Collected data
----

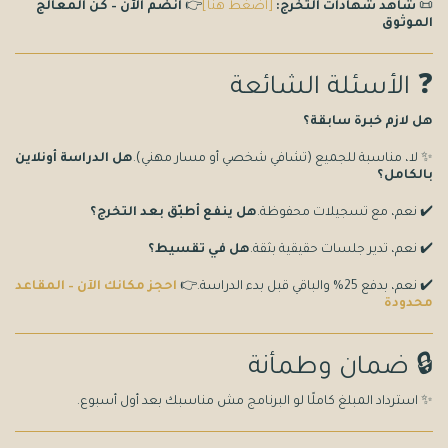
📜
شاهد شهادات التخرج:
[اضغط هنا]
👉
انضم الآن – كُن المعالج
الموثوق
❓ الأسئلة الشائعة
هل لازم خبرة سابقة؟
✨ لا، مناسبة للجميع (تشافي شخصي أو مسار مهني).
هل الدراسة أونلاين
بالكامل؟
✔️ نعم، مع تسجيلات محفوظة.
هل ينفع أطبّق بعد التخرج؟
✔️ نعم، تدير جلسات حقيقية بثقة.
هل في تقسيط؟
✔️ نعم، بدفع 25% والباقي قبل بدء الدراسة.👉
احجز مكانك الآن – المقاعد
محدودة
🔒 ضمان وطمأنة
✨ استرداد المبلغ كاملًا لو البرنامج مش مناسبك بعد أول أسبوع.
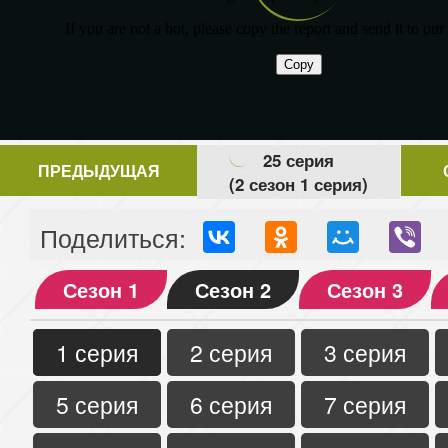
25 серия
ПРЕДЫДУЩАЯ
(2 сезон 1 серия)
Поделиться:
Сезон 1
Сезон 2
Сезон 3
1 серия
2 серия
3 серия
5 серия
6 серия
7 серия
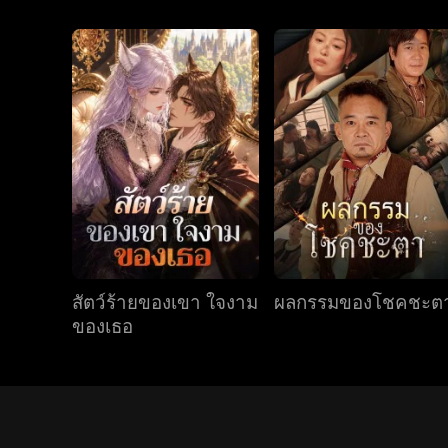
สัตว์ร้ายของเขา ใจงาม
ผลกรรมของโชคชะต
ของเธอ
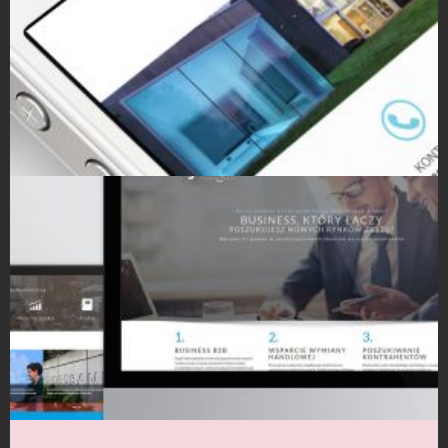
Strony Internetowe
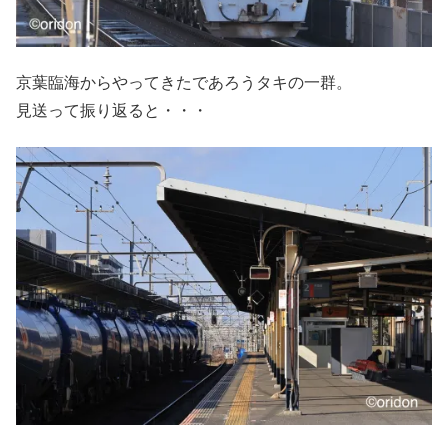
京葉臨海からやってきたであろうタキの一群。
見送って振り返ると・・・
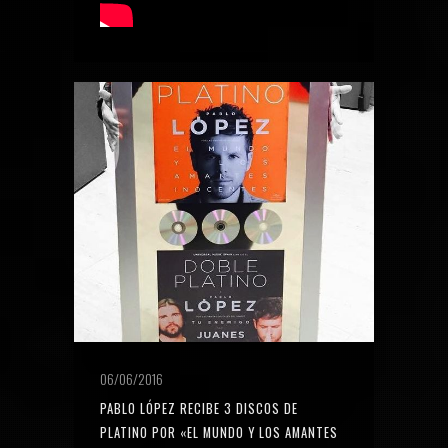
06/06/2016
PABLO LÓPEZ RECIBE 3 DISCOS DE
PLATINO POR «EL MUNDO Y LOS AMANTES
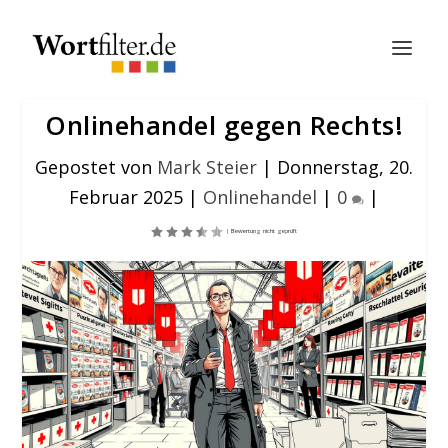
Onlinehandel gegen Rechts!
Gepostet von
Mark Steier
|
Donnerstag, 20.
Februar 2025
|
Onlinehandel
|
0
|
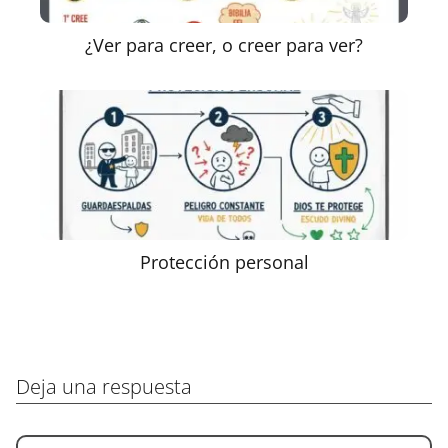
¿Ver para creer, o creer para ver?
Protección personal
Deja una respuesta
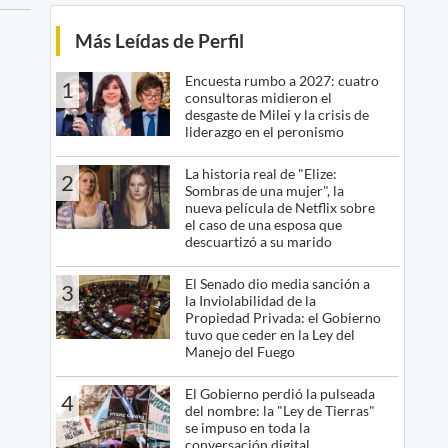
Más Leídas de Perfil
Encuesta rumbo a 2027: cuatro
1
consultoras midieron el
desgaste de Milei y la crisis de
liderazgo en el peronismo
La historia real de "Elize:
2
Sombras de una mujer", la
nueva película de Netflix sobre
el caso de una esposa que
descuartizó a su marido
El Senado dio media sanción a
3
la Inviolabilidad de la
Propiedad Privada: el Gobierno
tuvo que ceder en la Ley del
Manejo del Fuego
El Gobierno perdió la pulseada
4
del nombre: la "Ley de Tierras"
se impuso en toda la
conversación digital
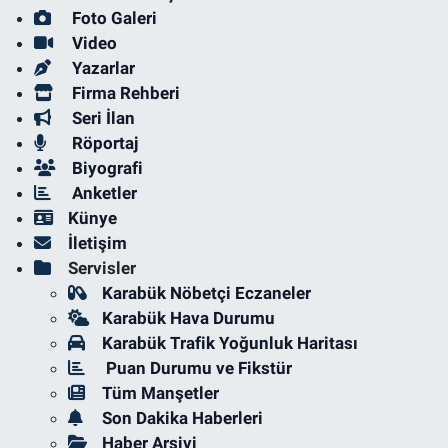
Foto Galeri
Video
Yazarlar
Firma Rehberi
Seri İlan
Röportaj
Biyografi
Anketler
Künye
İletişim
Servisler
Karabük Nöbetçi Eczaneler
Karabük Hava Durumu
Karabük Trafik Yoğunluk Haritası
Puan Durumu ve Fikstür
Tüm Manşetler
Son Dakika Haberleri
Haber Arşivi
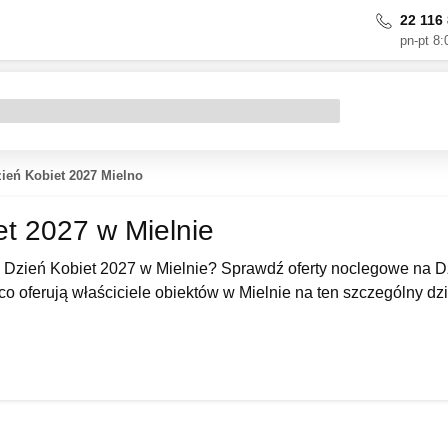
22 116 
pn-pt 8:
ień Kobiet 2027 Mielno
et 2027 w Mielnie
Dzień Kobiet 2027 w Mielnie? Sprawdź oferty noclegowe na Dz
co oferują właściciele obiektów w Mielnie na ten szczególny dz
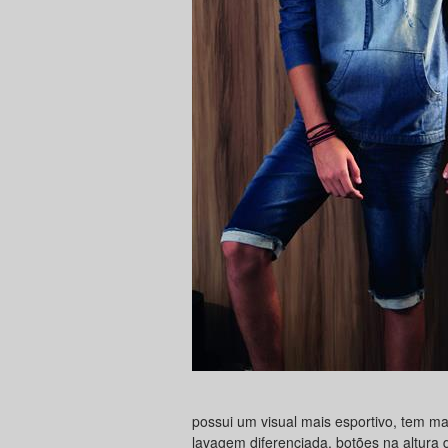
possui um visual mais esportivo, tem ma
lavagem diferenciada, botões na altura 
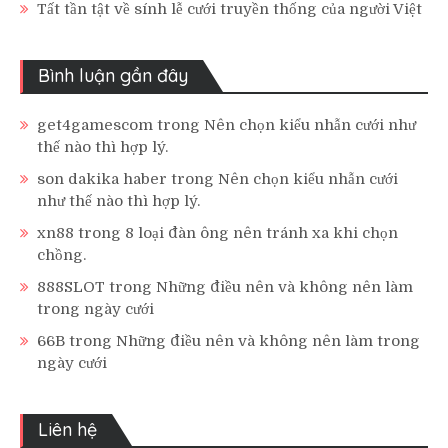
Tất tần tật về sính lễ cưới truyền thống của người Việt
Bình luận gần đây
get4gamescom
trong
Nên chọn kiểu nhẫn cưới như
thế nào thì hợp lý.
son dakika haber
trong
Nên chọn kiểu nhẫn cưới
như thế nào thì hợp lý.
xn88
trong
8 loại đàn ông nên tránh xa khi chọn
chồng.
888SLOT
trong
Những điều nên và không nên làm
trong ngày cưới
66B
trong
Những điều nên và không nên làm trong
ngày cưới
Liên hệ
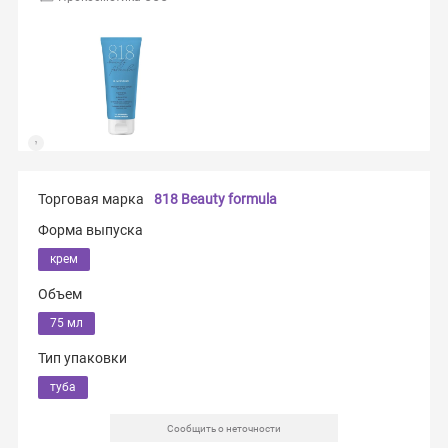
Торговая марка
818 Beauty formula
Форма выпуска
крем
Объем
75 мл
Тип упаковки
туба
Сообщить о неточности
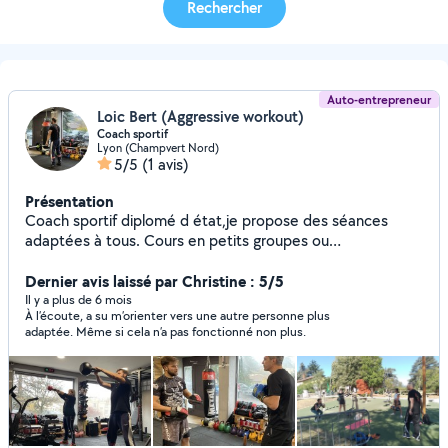
Rechercher
Auto-entrepreneur
Loic Bert (Aggressive workout)
Coach sportif
Lyon (Champvert Nord)
5/5
(1 avis)
Présentation
Coach sportif diplomé d état,je propose des séances
adaptées à tous. Cours en petits groupes ou
individualisés.
Dernier avis laissé par Christine : 5/5
Il y a plus de 6 mois
À l’écoute, a su m’orienter vers une autre personne plus
adaptée. Même si cela n’a pas fonctionné non plus.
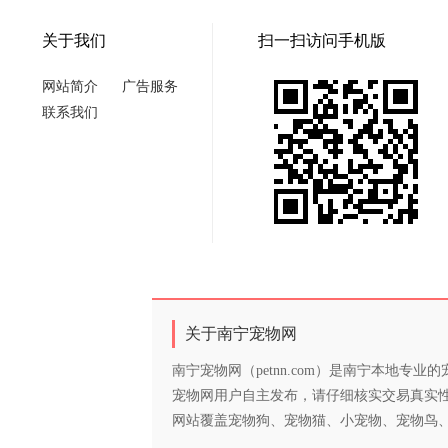
关于我们
扫一扫访问手机版
网站简介
广告服务
联系我们
关于南宁宠物网
南宁宠物网（petnn.com）是南宁本地
宠物网用户自主发布，请仔细核实交易真实
网站覆盖宠物狗、宠物猫、小宠物、宠物鸟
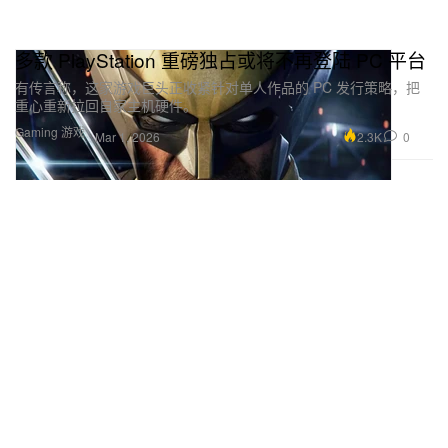
多款 PlayStation 重磅独占或将不再登陆 PC 平台
有传言称，这家游戏巨头正收紧针对单人作品的 PC 发行策略，把
重心重新拉回自家主机硬件。
Gaming 游戏
2.3K
0
Mar 1, 2026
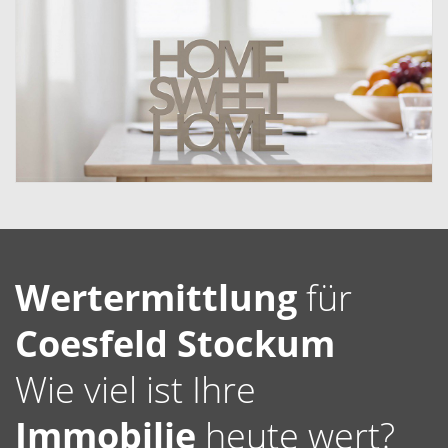
Wertermittlung
für
Coesfeld Stockum
Wie viel ist Ihre
Immobilie
heute wert?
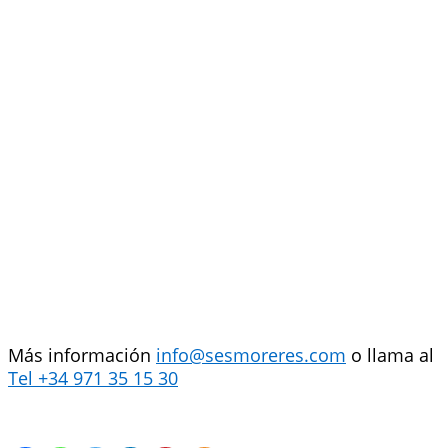
Más información
info@sesmoreres.com
o llama al
Tel +34 971 35 15 30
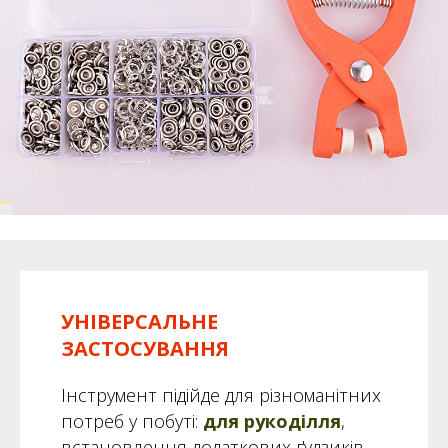
УНІВЕРСАЛЬНЕ
ЗАСТОСУВАННЯ
Інструмент підійде для різноманітних
потреб у побуті:
для рукоділля
,
встановлення додаткових ґудзиків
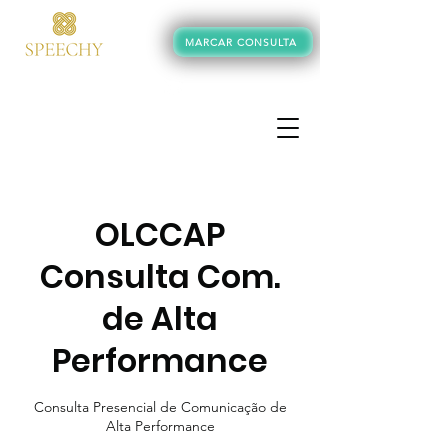
MARCAR CONSULTA
+351 934 245 062
OLCCAP
Consulta Com.
de Alta
Performance
Consulta Presencial de Comunicação de
Alta Performance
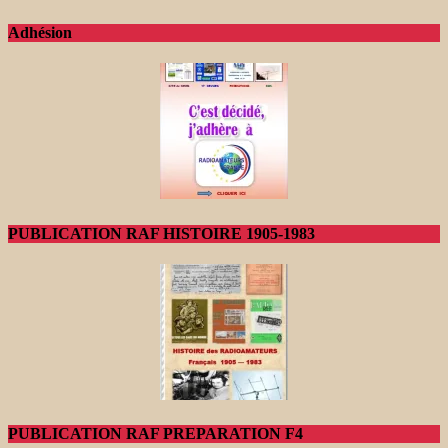
Adhésion
PUBLICATION RAF HISTOIRE 1905-1983
PUBLICATION RAF PREPARATION F4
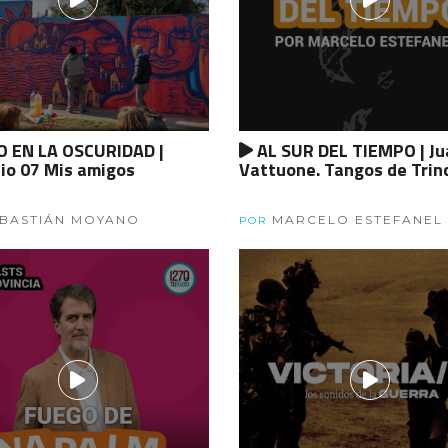
 EN LA OSCURIDAD |
AL SUR DEL TIEMPO | Ju
io 07 Mis amigos
Vattuone. Tangos de Trin
BASTIÁN MOYANO
MARCELO ESTEFANEL
POR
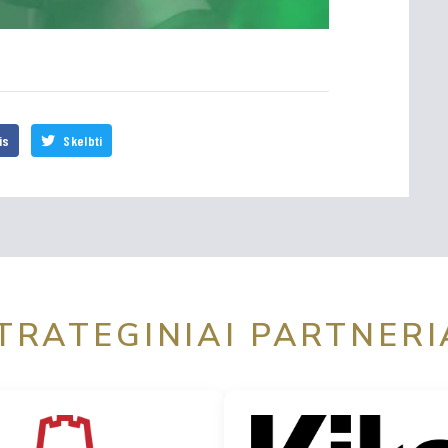
is
Skelbti
TRATEGINIAI PARTNERI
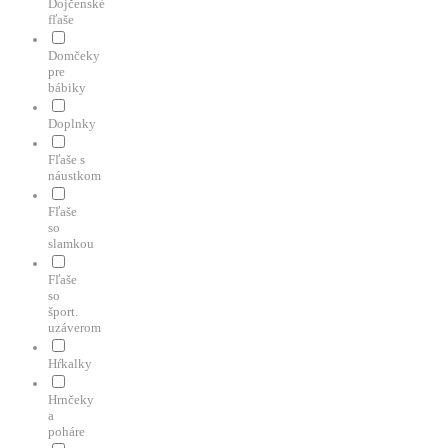
Dojčenské
fľaše
Domčeky
pre
bábiky
Doplnky
Fľaše s
náustkom
Fľaše
so
slamkou
Fľaše
so
šport.
uzáverom
Hŕkalky
Hrnčeky
a
poháre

----

- _WHAT YOU SHOULD DO_: Each entry above should be copied word for word, with the images omitted.

- _ANSWER BOX_:
📜
شاهد شهادات التخرج:
[اضغط هنا]
👉
انضم الآن – كُن المعالج
الموثوق
❓ الأسئلة الشائعة
هل لازم خبرة سابقة؟
✨ لا، مناسبة للجميع (تشافي شخصي أو مسار مهني).
هل الدراسة أونلاين
بالكامل؟
✔️ نعم، مع تسجيلات محفوظة.
هل ينفع أطبّق بعد التخرج؟
✔️ نعم، تدير جلسات حقيقية بثقة.
هل في تقسيط؟
✔️ نعم، بدفع 25% والباقي قبل بدء الدراسة.👉
احجز مكانك الآن – المقاعد
محدودة
🔒 ضمان وطمأنة
✨ استرداد المبلغ كاملًا لو البرنامج مش مناسبك بعد أول أسبوع.
25 серия
ПРЕДЫДУЩАЯ
(2 сезон 1 серия)
Поделиться:
Сезон 1
Сезон 2
Сезон 3
1 серия
2 серия
3 серия
5 серия
6 серия
7 серия
สัตว์ร้ายของเขา ใจงาม
ผลกรรมของโชคชะต
ของเธอ
Strony Internetowe
京葉臨海からやってきたであろうタキの一群。
見送って振り返ると・・・
06/06/2016
PABLO LÓPEZ RECIBE 3 DISCOS DE
PLATINO POR «EL MUNDO Y LOS AMANTES
Onlinehandel gegen Rechts!
Gepostet von
Mark Steier
|
Donnerstag, 20.
Februar 2025
|
Onlinehandel
|
0
|
¿Ver para creer, o creer para ver?
Protección personal
Deja una respuesta
Más Leídas de Perfil
Encuesta rumbo a 2027: cuatro
1
consultoras midieron el
desgaste de Milei y la crisis de
liderazgo en el peronismo
La historia real de "Elize:
2
Sombras de una mujer", la
nueva película de Netflix sobre
el caso de una esposa que
descuartizó a su marido
El Senado dio media sanción a
3
la Inviolabilidad de la
Propiedad Privada: el Gobierno
tuvo que ceder en la Ley del
Manejo del Fuego
El Gobierno perdió la pulseada
4
del nombre: la "Ley de Tierras"
se impuso en toda la
conversación digital
Foto Galeri
Video
Yazarlar
Firma Rehberi
Seri İlan
Röportaj
Biyografi
Anketler
Künye
İletişim
Servisler
Karabük Nöbetçi Eczaneler
Karabük Hava Durumu
Karabük Trafik Yoğunluk Haritası
Puan Durumu ve Fikstür
Tüm Manşetler
Son Dakika Haberleri
Haber Arşivi
22 116 
pn-pt 8:
ień Kobiet 2027 Mielno
et 2027 w Mielnie
Dzień Kobiet 2027 w Mielnie? Sprawdź oferty noclegowe na Dz
co oferują właściciele obiektów w Mielnie na ten szczególny dz
possui um visual mais esportivo, tem ma
lavagem diferenciada, botões na altura 
Tất tần tật về sính lễ cưới truyền thống của người Việt
Bình luận gần đây
get4gamescom
trong
Nên chọn kiểu nhẫn cưới như
thế nào thì hợp lý.
son dakika haber
trong
Nên chọn kiểu nhẫn cưới
như thế nào thì hợp lý.
xn88
trong
8 loại đàn ông nên tránh xa khi chọn
chồng.
888SLOT
trong
Những điều nên và không nên làm
trong ngày cưới
66B
trong
Những điều nên và không nên làm trong
ngày cưới
Liên hệ
Торговая марка
818 Beauty formula
Форма выпуска
крем
Объем
75 мл
Тип упаковки
туба
Сообщить о неточности
Rechercher
Auto-entrepreneur
Loic Bert (Aggressive workout)
Coach sportif
Lyon (Champvert Nord)
5/5
(1 avis)
Présentation
Coach sportif diplomé d état,je propose des séances
adaptées à tous. Cours en petits groupes ou
individualisés.
Dernier avis laissé par Christine : 5/5
Il y a plus de 6 mois
À l’écoute, a su m’orienter vers une autre personne plus
adaptée. Même si cela n’a pas fonctionné non plus.
关于我们
扫一扫访问手机版
网站简介
广告服务
联系我们
关于南宁宠物网
南宁宠物网（petnn.com）是南宁本地
宠物网用户自主发布，请仔细核实交易真实
网站覆盖宠物狗、宠物猫、小宠物、宠物鸟
多款 PlayStation 重磅独占或将不再登陆 PC 平台
有传言称，这家游戏巨头正收紧针对单人作品的 PC 发行策略，把
重心重新拉回自家主机硬件。
Gaming 游戏
2.3K
0
Mar 1, 2026
Wertermittlung
für
Coesfeld Stockum
Wie viel ist Ihre
Immobilie
heute wert?
Más información
info@sesmoreres.com
o llama al
Tel +34 971 35 15 30
УНІВЕРСАЛЬНЕ
ЗАСТОСУВАННЯ
Інструмент підійде для різноманітних
потреб у побуті:
для рукоділля
,
встановлення додаткових ґудзиків
MARCAR CONSULTA
+351 934 245 062
OLCCAP
Consulta Com.
de Alta
Performance
Consulta Presencial de Comunicação de
Alta Performance
Adhésion
PUBLICATION RAF HISTOIRE 1905-1983
PUBLICATION RAF PREPARATION F4
 EN LA OSCURIDAD |
AL SUR DEL TIEMPO | Ju
io 07 Mis amigos
Vattuone. Tangos de Trin
BASTIÁN MOYANO
MARCELO ESTEFANEL
POR
is
Skelbti
TRATEGINIAI PARTNERI
Dojčenské
fľaše
Domčeky
pre
bábiky
Doplnky
Fľaše s
náustkom
Fľaše
so
slamkou
Fľaše
so
šport.
uzáverom
Hŕkalky
Hrnčeky
a
poháre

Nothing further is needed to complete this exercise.